━━━ The input

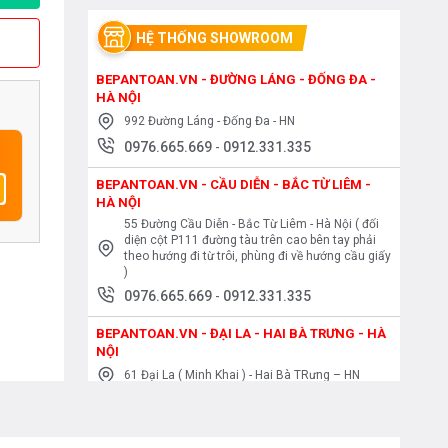
HỆ THỐNG SHOWROOM
BEPANTOAN.VN - ĐƯỜNG LÁNG - ĐỐNG ĐA -
HÀ NỘI
992 Đường Láng - Đống Đa - HN
0976.665.669
-
0912.331.335
BEPANTOAN.VN - CẦU DIỄN - BẮC TỪ LIÊM -
HÀ NỘI
55 Đường Cầu Diễn - Bắc Từ Liêm - Hà Nội ( đối
diện cột P111 đường tàu trên cao bên tay phải
theo hướng đi từ trôi, phùng đi về hướng cầu giấy
)
0976.665.669
-
0912.331.335
BEPANTOAN.VN - ĐẠI LA - HAI BÀ TRƯNG - HÀ
NỘI
61 Đại La ( Minh Khai ) - Hai Bà TRưng – HN
0976.665.669
-
0912.331.335
BEPANTOAN.VN - NGUYỄN TRÃI - THANH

━━━━━━

## Task
Your reply should consist of a single number, the count of lines in the records above that contain the string "BEPANTOAN".

## Expected answer
4